Комбат сделал свирепое лицо.
— Сколько тебе лет? Кто тебе немцев доверил? Что у вас в транспортном, с ума посходили, что ли?
— Да у нас, в транспортном, почти одни бабы. Они с немцами не хочут. А я немцев строго держу, — солидно сказал мальчишка.
Послышался смех, да и сам Хромов против воли улыбнулся.
— Наступила весна, — продолжал он, — опасность побегов увеличивается. Сейчас уж, поди, не один немец в дорогу собирается. Вы ни на минуту не должны выпускать их из поля зрения. Никаких самовольных отлучек с рабочего места. Кто не подчиняется, рапорт мне. Я с ними управлюсь.
— Стыда с ними не оберешься, — заметила пожилая женщина в белом платочке. — Поминутно до ветру. А ведь мы — женщины. Не следом же идти? Это уж издевка над нами получается… Что мужики наши убитые, так мы лучшей работы не заслужили?
Комбат закусил губу, сделав вид, что не слышал последнего замечания.

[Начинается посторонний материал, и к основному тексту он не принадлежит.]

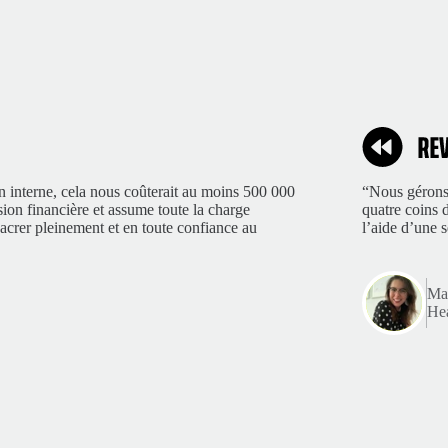
n interne, cela nous coûterait au moins 500 000
“Nous gérons 
sion financière et assume toute la charge
quatre coins 
acrer pleinement et en toute confiance au
l’aide d’une 
Mar
Hea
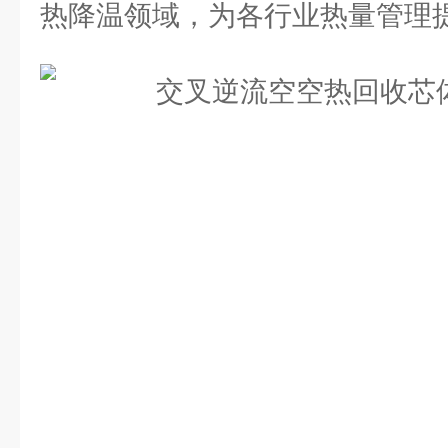
热降温领域，为各行业热量管理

— Надеюсь, каждый из вас понял свою задачу? На виновных в допущении побега будет наложено строгое взыскание вплоть до суда.
— Не пугай ты людей, — подтолкнул комбата Лаптев. Тамара сидела в уголке. Она только что вернулась из леса, усталая, в тяжелых мокрых сапогах. Все собрание она промолчала, исподлобья поглядывая на Хромова.
— Ну, что скажешь, Черепанова? — обратился к ней комбат. — У тебя ведь самый трудный участок. Как думаешь организовать дело?
— У меня оно и так организовано, — устало ответила Тамара. — Кому не доверяю, за тем слежу, а остальные и без охраны работают.
— Как же это ты знаешь, кому можно доверять, а кому нельзя? — с ехидством спросил Хромов.
— По работе видно. Я вам так скажу: чем строже с ними, тем скорее они бежать соберутся.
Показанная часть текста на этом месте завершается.